Generate a time series of 100 observations and obtain the mean,variance,ACVF and ACF of the following models:
AR(1) Model
AR(3) Model
AR(p) Model
Draw ACF and PACF plot
ACF is an (complete) auto-correlation function which gives us values of auto-correlation of any series with its lagged values. We plot these values along with the confidence band and tada! We have an ACF plot. In simple terms, it describes how well the present value of the series is related with its past values. A time series can have components like trend, seasonality, cyclic and residual. ACF considers all these components while finding correlations hence it’s a ‘complete auto-correlation plot’.
PACF is a partial auto-correlation function. Basically instead of finding correlations of present with lags like ACF, it finds correlation of the residuals (which remains after removing the effects which are already explained by the earlier lag(s)) with the next lag value hence ‘partial’ and not ‘complete’ as we remove already found variations before we find the next correlation. So if there is any hidden information in the residual which can be modeled by the next lag, we might get a good correlation and we will keep that next lag as a feature while modeling. Remember while modeling we don’t want to keep too many features which are correlated as that can create multicollinearity issues. Hence we need to retain only the relevant features.
Auto regressive (AR) process , a time series is said to be AR when present value of the time series can be obtained using previous values of the same time series i.e the present value is weighted average of its past values. Stock prices and global temperature rise can be thought of as an AR processes.
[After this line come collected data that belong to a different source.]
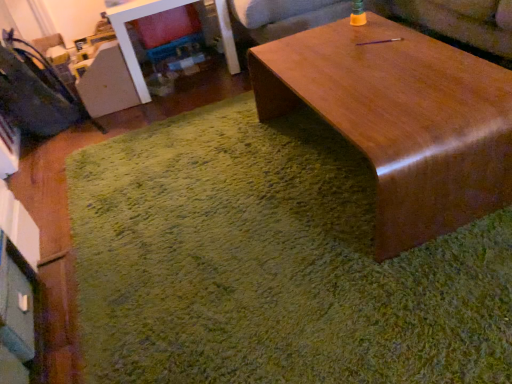 Question: In the image, is velvet dark blue swivel chair at left on the left side or the right side of glossy wood coffee table at center?

Choices:
 (A) left
 (B) right

Answer: (A)

Question: From a real-world perspective, is velvet dark blue swivel chair at left positioned above or below glossy wood coffee table at center?

Choices:
 (A) below
 (B) above

Answer: (B)

Question: Based on their relative distances, which object is nearer to the wooden couch at upper center?

Choices:
 (A) green shaggy rug at center
 (B) glossy wood coffee table at center
 (C) velvet dark blue swivel chair at left

Answer: (B)

Question: Which object is positioned farthest from the glossy wood coffee table at center?

Choices:
 (A) green shaggy rug at center
 (B) wooden couch at upper center
 (C) velvet dark blue swivel chair at left

Answer: (C) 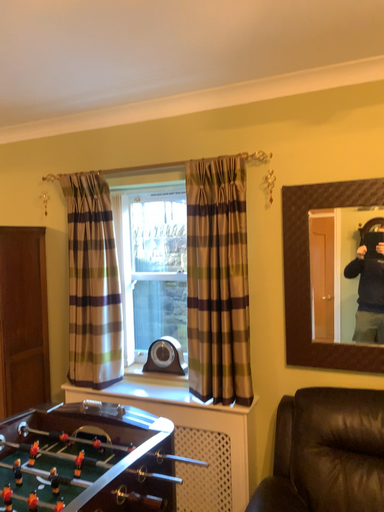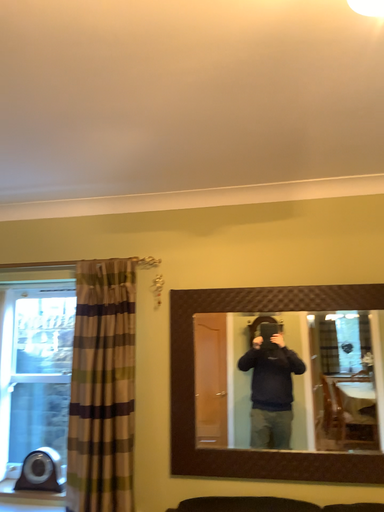 Question: Which way did the camera rotate in the video?

Choices:
 (A) rotated right
 (B) rotated left

Answer: (A) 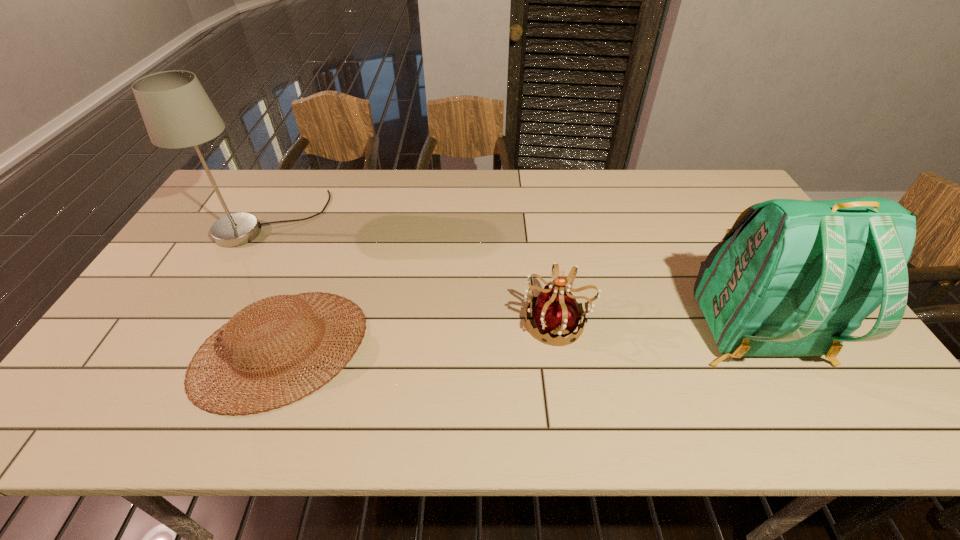 Locate an element on the screen. This screenshot has width=960, height=540. object that is at the far edge is located at coordinates (177, 112).

At what (x,y) coordinates should I click in order to perform the action: click on object that is positioned at the near edge. Please return your answer as a coordinate pair (x, y). Looking at the image, I should click on (240, 325).

The image size is (960, 540). Identify the location of object that is at the left edge. (177, 112).

Where is `object present at the right edge`? The image size is (960, 540). object present at the right edge is located at coordinates (791, 277).

Locate an element on the screen. object at the far left corner is located at coordinates (177, 112).

The height and width of the screenshot is (540, 960). Find the location of `blank space at the far edge of the desktop`. blank space at the far edge of the desktop is located at coordinates (460, 201).

Locate an element on the screen. The width and height of the screenshot is (960, 540). vacant space at the near edge of the desktop is located at coordinates (529, 396).

Find the location of `free spot at the left edge of the desktop`. free spot at the left edge of the desktop is located at coordinates pyautogui.click(x=181, y=271).

In the image, there is a desktop. Identify the location of free region at the far right corner. (698, 198).

Where is `vacant space at the near right corner`? Image resolution: width=960 pixels, height=540 pixels. vacant space at the near right corner is located at coordinates (847, 419). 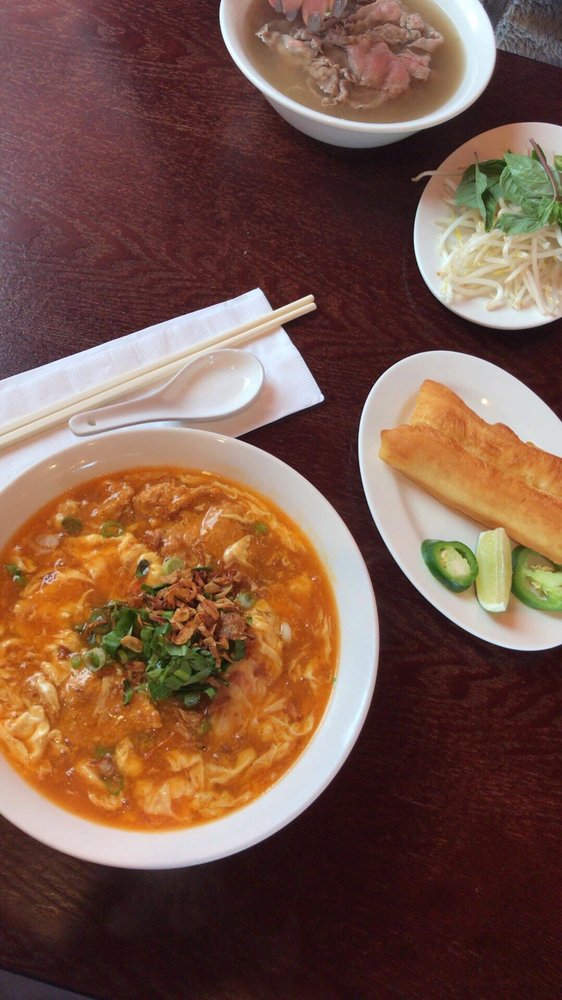 Locate an element on the screen. This screenshot has width=562, height=1000. plate is located at coordinates (475, 399). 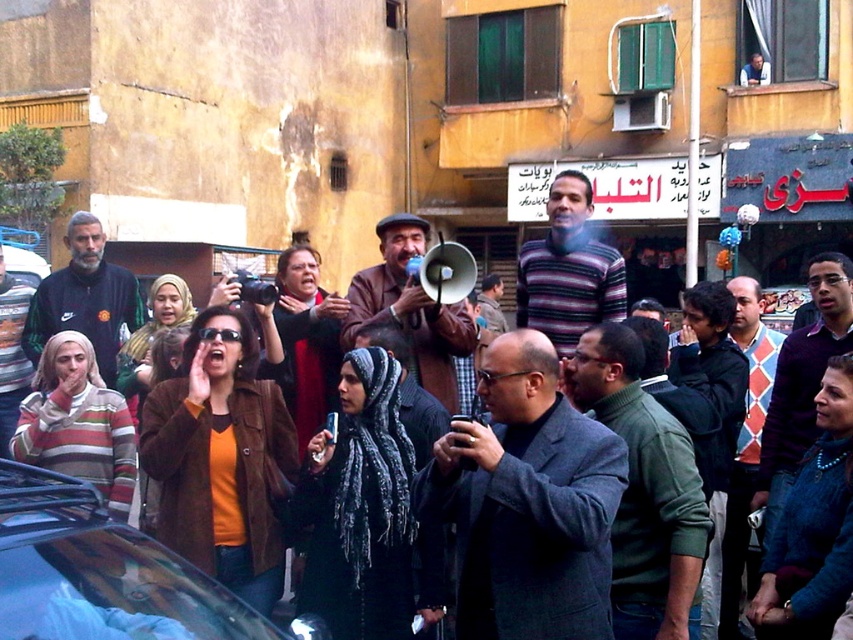 You are a photographer standing at the point marked as point (85, 298) in the image. You want to capture a photo of the black nike tracksuit at left. Is the black nike tracksuit at left within your current field of view?

The point (85, 298) corresponds to the black nike tracksuit at left, so yes, the black nike tracksuit at left is within your current field of view as you are standing at that point.

Based on the photo, you are standing at the point with coordinates point (x=727, y=365) and want to walk towards the point with coordinates point (x=602, y=396). Which direction should you move to reach your destination?

You should move forward because point (x=602, y=396) is in front of point (x=727, y=365). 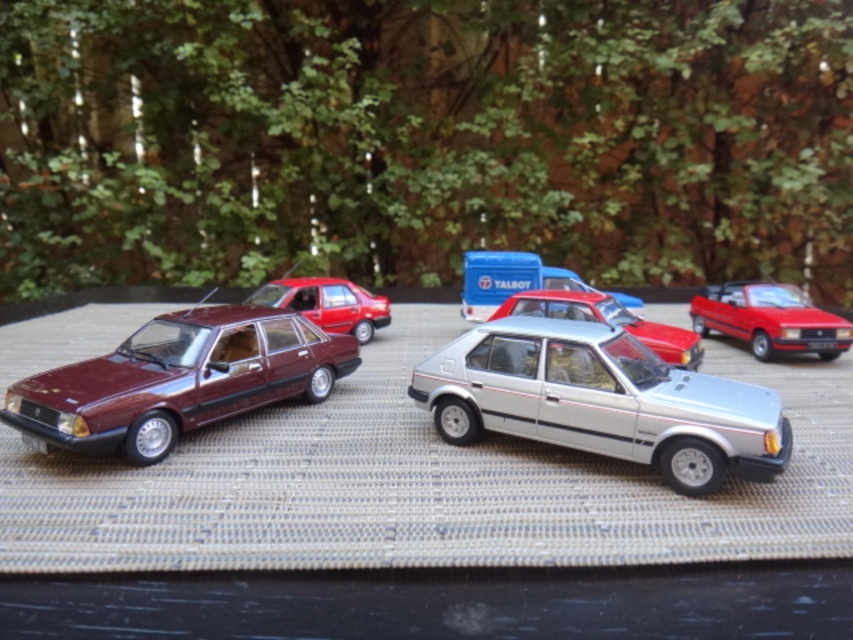 You are standing in front of a display table with miniature model cars. You notice a point marked at coordinates (250, 360). If you want to reach this point without moving your feet, can you touch it with your outstretched hand?

→ The point at (250, 360) is 5.61 feet away from the camera, so it is too far to reach with an outstretched hand.

You are a curator arranging miniature cars on a display table. You have a silver sedan and a maroon metallic sedan. You need to place a small label at point (178, 380). Which car should the label be placed near?

The label at point (178, 380) should be placed near the maroon metallic sedan at left because the Objects Description states that this point corresponds to that car.

You are arranging miniature model cars on a display table. You have a silver metallic hatchback at center and a glossy red sedan at center. If you want to place a new model between them, where should you position it?

The silver metallic hatchback at center is positioned on the right side of the glossy red sedan at center, so you should place the new model between them to the left of the silver metallic hatchback at center and to the right of the glossy red sedan at center. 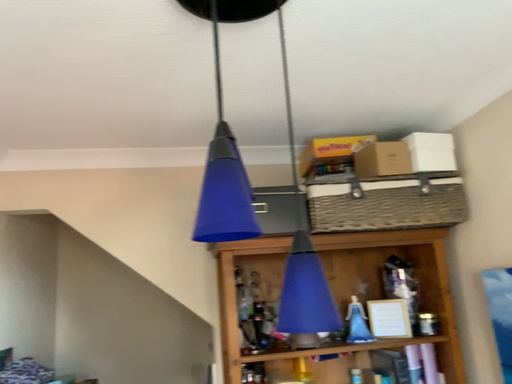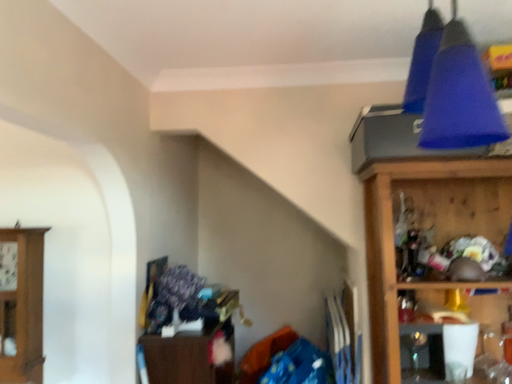 Question: How did the camera likely rotate when shooting the video?

Choices:
 (A) rotated right
 (B) rotated left

Answer: (B) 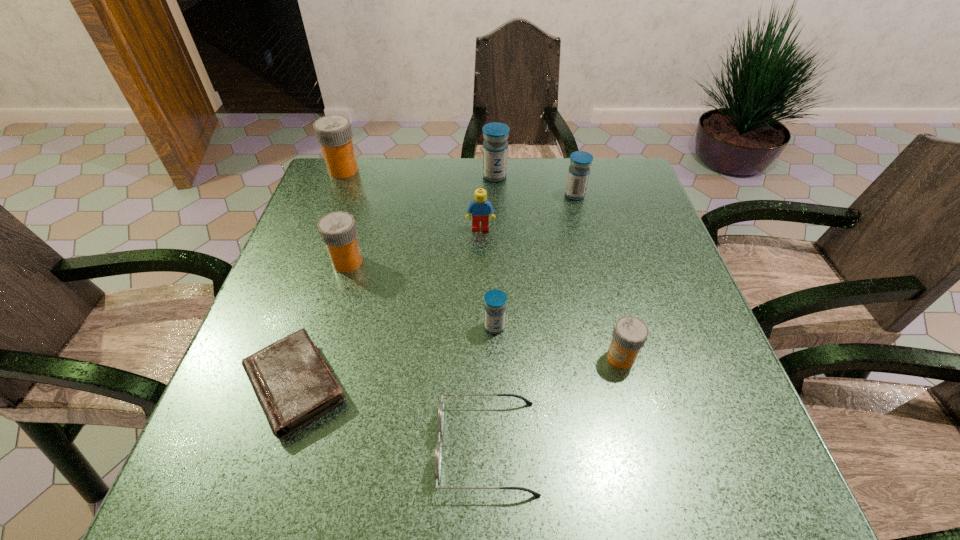 Find the location of `the rightmost orange medicine`. the rightmost orange medicine is located at coordinates (630, 333).

Identify the location of the smallest blue medicine. (495, 300).

The image size is (960, 540). Find the location of `the sixth farthest object`. the sixth farthest object is located at coordinates (495, 300).

Find the location of a particular element. sunglasses is located at coordinates (438, 452).

This screenshot has width=960, height=540. I want to click on diary, so click(x=293, y=384).

Find the location of a particular element. This screenshot has height=540, width=960. free space located 0.380m on the label side of the biggest orange medicine is located at coordinates (487, 170).

This screenshot has width=960, height=540. I want to click on vacant region located on the right of the biggest blue medicine, so click(x=607, y=176).

The width and height of the screenshot is (960, 540). Find the location of `vacant space located on the label side of the second biggest orange medicine`. vacant space located on the label side of the second biggest orange medicine is located at coordinates (524, 262).

Locate an element on the screen. This screenshot has height=540, width=960. vacant space located 0.060m on the back of the second biggest blue medicine is located at coordinates (570, 177).

This screenshot has height=540, width=960. What are the coordinates of `blank space located 0.210m on the face of the Lego` in the screenshot? It's located at 481,295. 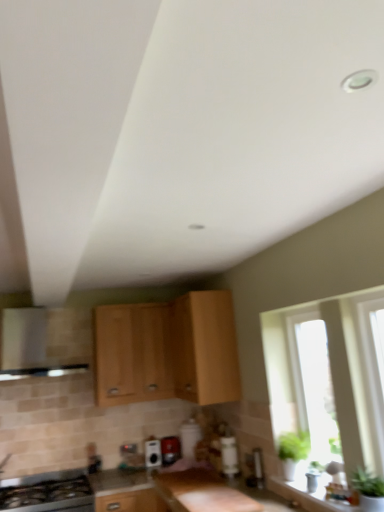 You are a GUI agent. You are given a task and a screenshot of the screen. Output one action in this format:
    pyautogui.click(x=<x>, y=<y>)
    Task: Click on the blank space above smooth granite countertop at center (from a real-world perspective)
    This screenshot has width=384, height=512.
    Given the screenshot: What is the action you would take?
    pyautogui.click(x=119, y=485) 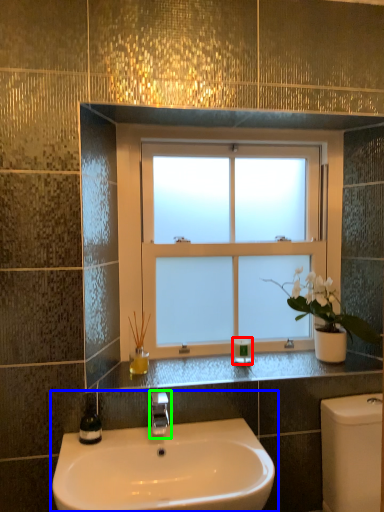 Question: Considering the real-world distances, which object is farthest from toiletry (highlighted by a red box)? sink (highlighted by a blue box) or tap (highlighted by a green box)?

Choices:
 (A) sink
 (B) tap

Answer: (A) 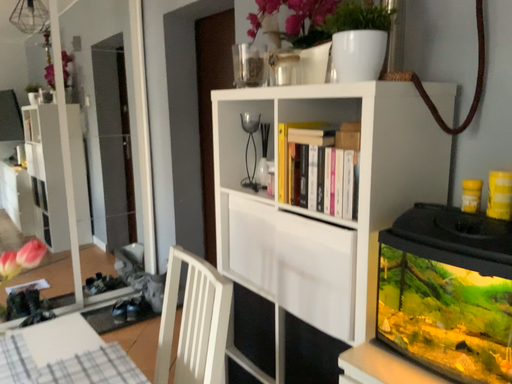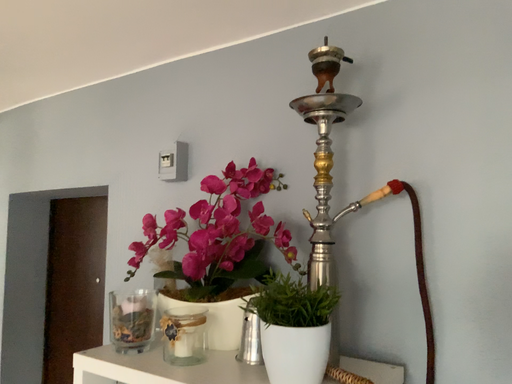 Question: Which way did the camera rotate in the video?

Choices:
 (A) rotated left
 (B) rotated right

Answer: (B) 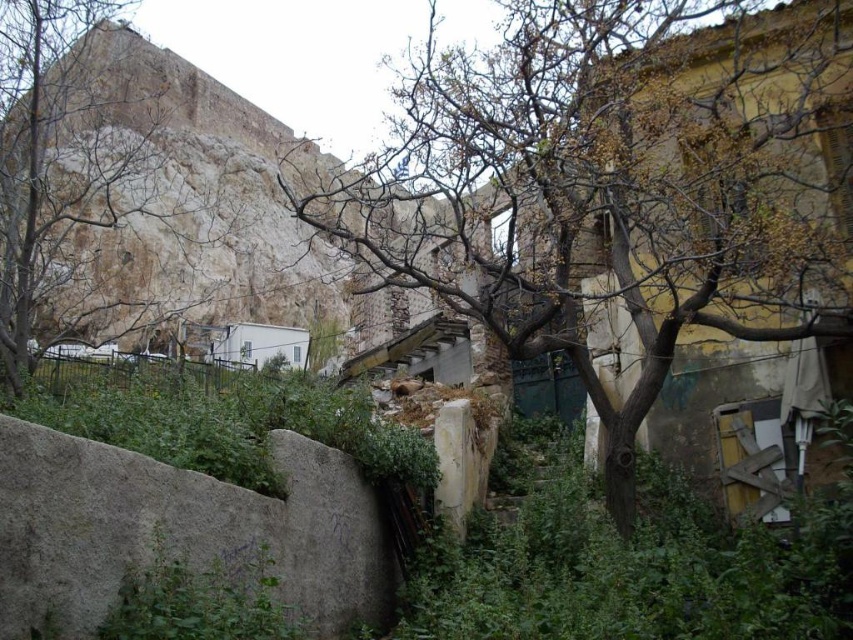 You are a city planner assessing this area for potential green space improvements. You notice the brown rough bark tree at center and the gray rough stone at lower left. Which object would require more space for maintenance equipment to maneuver around?

The brown rough bark tree at center requires more space for maintenance equipment to maneuver around because it is bigger than the gray rough stone at lower left. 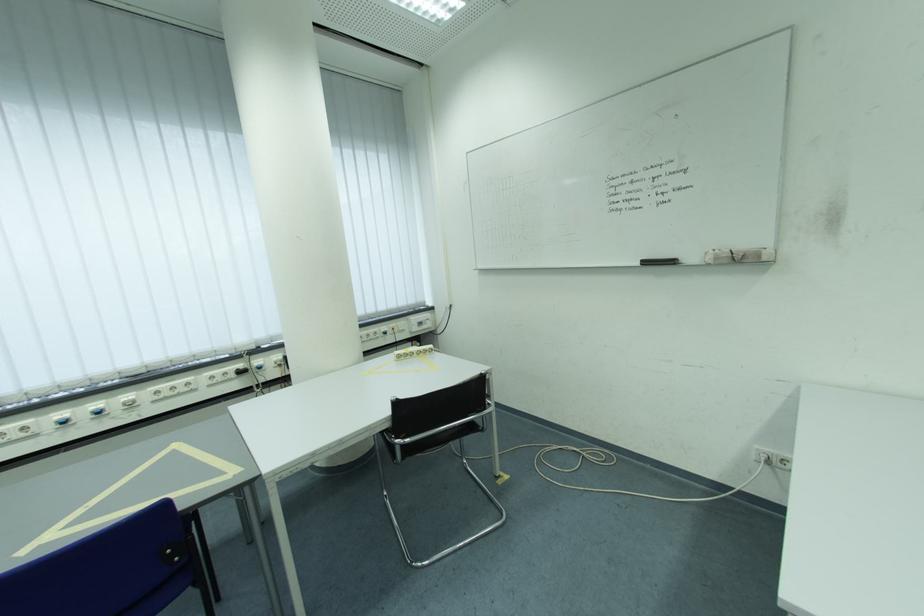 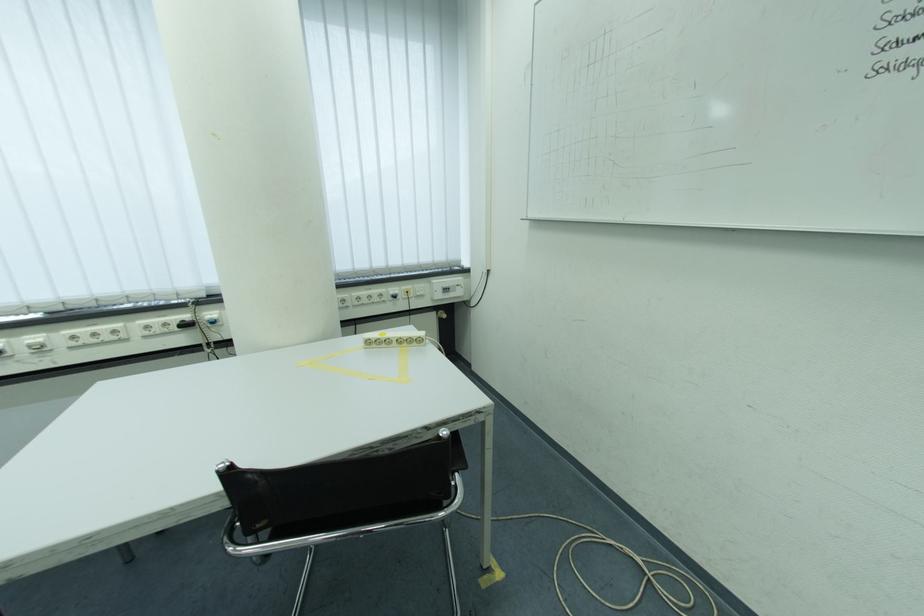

The AR process of an order p can be written as, \[y_{t}=c+\phi_{1} y_{t-1}+\phi_{2} y_{t-2}+\cdots+\phi_{p} y_{t-p}+\varepsilon_{t}\]
Order p is the lag value after which PACF plot crosses the upper confidence interval for the first time. These p lags will act as our features while forecasting the AR time series. We cannot use the ACF plot here because it will show good correlations even for the lags which are far in the past. If we consider those many features, we will have multicollinearity issues.This is not a problem with PACF plot as it removes components already explained by earlier lags, so we only get the lags which have the correlation with the residual i.e the component not explained by earlier lags.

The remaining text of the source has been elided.